The first project was the Government Lead by Example (GLBE), in which the agency implemented energy-saving projects in 105 government-owned buildings using electricity extensively.
Meanwhile, the agency’s second project — the Sustainability Achieved via Energy Efficiency (SAVE) — intended to encourage the sale and use of energy-efficient appliances in households and business premises.
The programme that was launched in July 2011 rolled out rebates for the purchase of energy-efficient equipment to people and private entities.
Under the SAVE programme, Malaysians who bought five-star energy-efficient rated refrigerators and air-conditioners on a first-come first-served basis were entitled to rebate vouchers.
Private entities, meanwhile, received rebate vouchers if they replaced their inefficient electrical chillers with new efficient ones.
The second edition of the programme, dubbed SAVE 2.0, was launched last year after the government allocated RM30 million under the 2021 Budget for the programme.
Through the SAVE 2.0 programme, Malaysians were able to buy four- and five-star energy-efficient rated appliances, particularly refrigerators and air-conditioners, at a RM200 rebate.
The surge in online sales during the Covid-19 pandemic also prompted SEDA Malaysia to collaborate with major e-commerce players, namely Shopee, Lazada and PG Mall, for the programme.
This collaboration enabled small-and-medium enterprises and retailers to shift towards digitalisation by promoting their products online when the government enforced movement control orders. SAVE2.0 has estimated to save RM21.8 milllion of electricity bill by December last year, equivalent to 38.3 kilo tonnes of CO2 reduction every year.
This year, SAVE3.0 was launched with more appliances were added to the programme: refrigerator, air-conditioners, washing machine, microwave, rice cooker and television.
SEDA Malaysia also finalised the Malaysia Renewable Energy Roadmap 2035 (MyRER) on Dec 30 that will serve as a strategic framework for the country to host a low-carbon power sector.
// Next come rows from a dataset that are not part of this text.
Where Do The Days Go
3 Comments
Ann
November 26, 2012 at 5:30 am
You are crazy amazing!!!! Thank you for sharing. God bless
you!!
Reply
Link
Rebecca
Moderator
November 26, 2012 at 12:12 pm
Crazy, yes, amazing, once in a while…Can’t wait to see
MyRER formulates strategies to achieve the government’s committed target to reach 31 per cent of RE share in the national installed capacity mix by 2025.
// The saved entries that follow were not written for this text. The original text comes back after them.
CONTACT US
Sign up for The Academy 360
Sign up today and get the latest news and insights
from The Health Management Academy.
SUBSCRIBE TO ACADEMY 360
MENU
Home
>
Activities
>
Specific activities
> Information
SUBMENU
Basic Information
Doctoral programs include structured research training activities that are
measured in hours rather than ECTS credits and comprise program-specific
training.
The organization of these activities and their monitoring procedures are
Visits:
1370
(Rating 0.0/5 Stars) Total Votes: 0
The agency was also entrusted to develop human capital and address competency gaps in the renewable energy sector.
In 2012, SEDA Malaysia initiated the solar PV training course for chargeman and wireman as well as for solar PV installers in 2013, and also published training modules related to Grid-Connected Photovoltaic (GCPV) design systems as well as on energy efficiency and energy management in 2013.
The agency also appointed higher learning institutes and research institutes as training partners to raise the level of competency on areas related to renewable energy for Malaysia’s workforce.
Up to last year, SEDA Malaysia has trained more than 5,000 people in sustainable energy.